> DIRECTIONS
Exclude every picture. Output verbatim the lines from the one containing "earnings contributors and households. With" to the end of the data.

(Transcribed page contents)
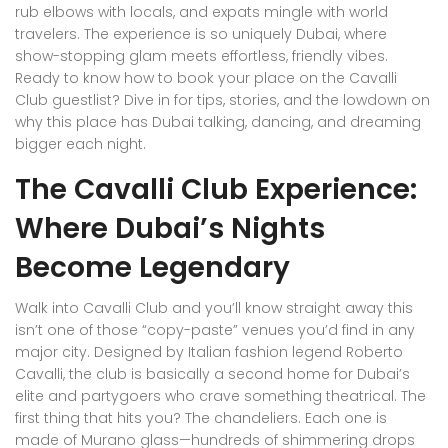
rub elbows with locals, and expats mingle with world
travelers. The experience is so uniquely Dubai, where
show-stopping glam meets effortless, friendly vibes.
Ready to know how to book your place on the Cavalli
Club guestlist? Dive in for tips, stories, and the lowdown on
why this place has Dubai talking, dancing, and dreaming
bigger each night.
The Cavalli Club Experience:
Where Dubai’s Nights
Become Legendary
Walk into Cavalli Club and you’ll know straight away this
isn’t one of those “copy-paste” venues you’d find in any
major city. Designed by Italian fashion legend Roberto
Cavalli, the club is basically a second home for Dubai’s
elite and partygoers who crave something theatrical. The
first thing that hits you? The chandeliers. Each one is
made of Murano glass—hundreds of shimmering drops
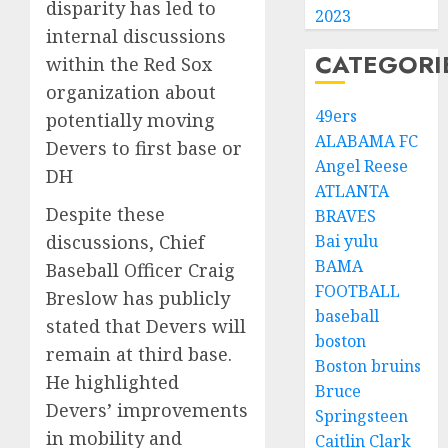
disparity has led to
2023
internal discussions
CATEGORI
within the Red Sox
organization about
49ers
potentially moving
ALABAMA FC
Devers to first base or
Angel Reese
DH
ATLANTA
Despite these
BRAVES
discussions, Chief
Bai yulu
BAMA
Baseball Officer Craig
FOOTBALL
Breslow has publicly
baseball
stated that Devers will
boston
remain at third base.
Boston bruins
He highlighted
Bruce
Devers’ improvements
Springsteen
in mobility and
Caitlin Clark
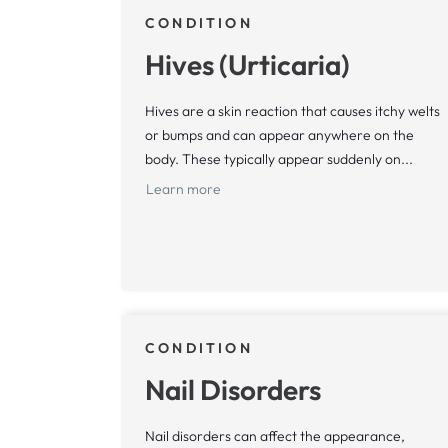
CONDITION
Hives (Urticaria)
Hives are a skin reaction that causes itchy welts
or bumps and can appear anywhere on the
body. These typically appear suddenly on...
Learn more
CONDITION
Nail Disorders
Nail disorders can affect the appearance,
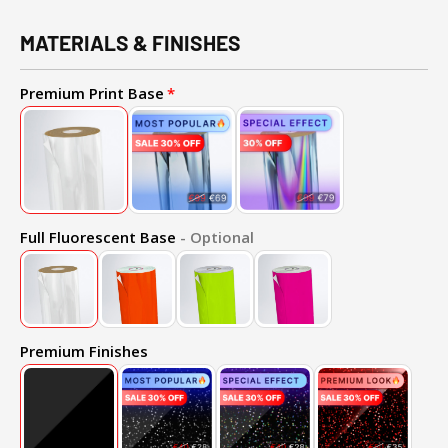
MATERIALS & FINISHES
Premium Print Base
Full Fluorescent Base
- Optional
Premium Finishes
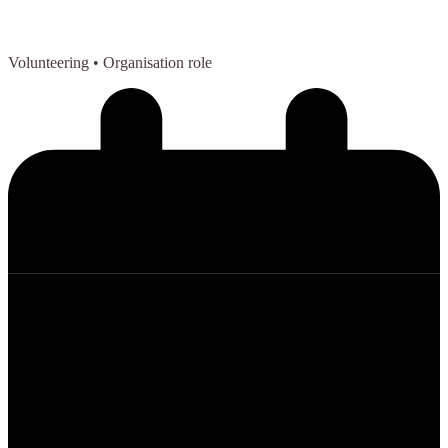
Volunteering
• Organisation role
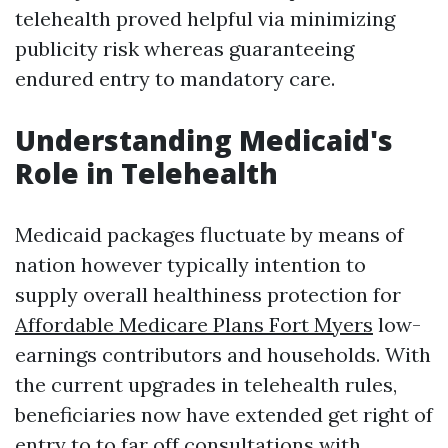
telehealth proved helpful via minimizing
publicity risk whereas guaranteeing
endured entry to mandatory care.
Understanding Medicaid's
Role in Telehealth
Medicaid packages fluctuate by means of
nation however typically intention to
supply overall healthiness protection for
Affordable Medicare Plans Fort Myers
low-
earnings contributors and households. With
the current upgrades in telehealth rules,
beneficiaries now have extended get right of
entry to to far off consultations with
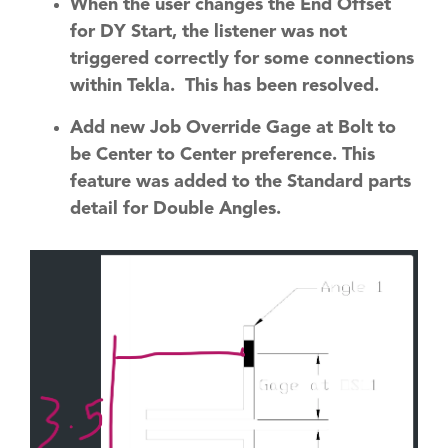
When the user changes the End Offset
for DY Start, the listener was not
triggered correctly for some connections
within Tekla. This has been resolved.
Add new Job Override Gage at Bolt to
be Center to Center preference. This
feature was added to the Standard parts
detail for Double Angles.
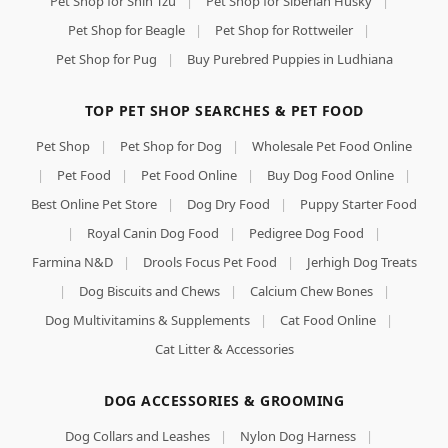
Pet Shop for Shih Tzu
|
Pet Shop for Siberian Husky
|
Pet Shop for Beagle
|
Pet Shop for Rottweiler
|
Pet Shop for Pug
|
Buy Purebred Puppies in Ludhiana
TOP PET SHOP SEARCHES & PET FOOD
Pet Shop
|
Pet Shop for Dog
|
Wholesale Pet Food Online
|
Pet Food
|
Pet Food Online
|
Buy Dog Food Online
|
Best Online Pet Store
|
Dog Dry Food
|
Puppy Starter Food
|
Royal Canin Dog Food
|
Pedigree Dog Food
|
Farmina N&D
|
Drools Focus Pet Food
|
Jerhigh Dog Treats
|
Dog Biscuits and Chews
|
Calcium Chew Bones
|
Dog Multivitamins & Supplements
|
Cat Food Online
|
Cat Litter & Accessories
DOG ACCESSORIES & GROOMING
Dog Collars and Leashes
|
Nylon Dog Harness
|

> RESULT FOR THIS EXERCISE
earnings contributors and households. With
the current upgrades in telehealth rules,
beneficiaries now have extended get right of
entry to to far off consultations with
When the user changes the End Offset
for DY Start, the listener was not
triggered correctly for some connections
within Tekla. This has been resolved.
Add new Job Override Gage at Bolt to
be Center to Center preference. This
feature was added to the Standard parts
detail for Double Angles.
Pet Shop for Shih Tzu
|
Pet Shop for Siberian Husky
|
Pet Shop for Beagle
|
Pet Shop for Rottweiler
|
Pet Shop for Pug
|
Buy Purebred Puppies in Ludhiana
TOP PET SHOP SEARCHES & PET FOOD
Pet Shop
|
Pet Shop for Dog
|
Wholesale Pet Food Online
|
Pet Food
|
Pet Food Online
|
Buy Dog Food Online
|
Best Online Pet Store
|
Dog Dry Food
|
Puppy Starter Food
|
Royal Canin Dog Food
|
Pedigree Dog Food
|
Farmina N&D
|
Drools Focus Pet Food
|
Jerhigh Dog Treats
|
Dog Biscuits and Chews
|
Calcium Chew Bones
|
Dog Multivitamins & Supplements
|
Cat Food Online
|
Cat Litter & Accessories
DOG ACCESSORIES & GROOMING
Dog Collars and Leashes
|
Nylon Dog Harness
|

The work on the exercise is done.